§ **The input**:
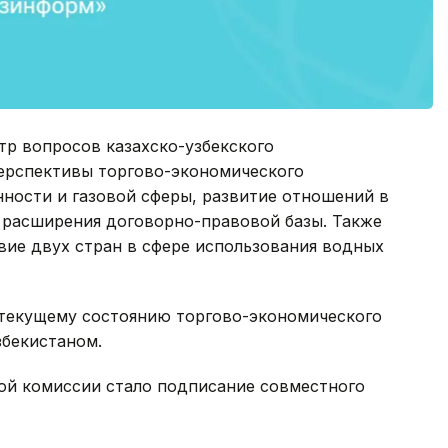
тр вопросов казахско-узбекского
перспективы торгово-экономического
ности и газовой сферы, развитие отношений в
о расширения договорно-правовой базы. Также
вие двух стран в сфере использования водных
текущему состоянию торгово-экономического
збекистаном.
ой комиссии стало подписание совместного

§ **Exercise description**:
An exact copy of the material above is required, minus its images.

§ **Response for this exercise**:
тр вопросов казахско-узбекского
перспективы торгово-экономического
ности и газовой сферы, развитие отношений в
о расширения договорно-правовой базы. Также
вие двух стран в сфере использования водных
текущему состоянию торгово-экономического
збекистаном.
ой комиссии стало подписание совместного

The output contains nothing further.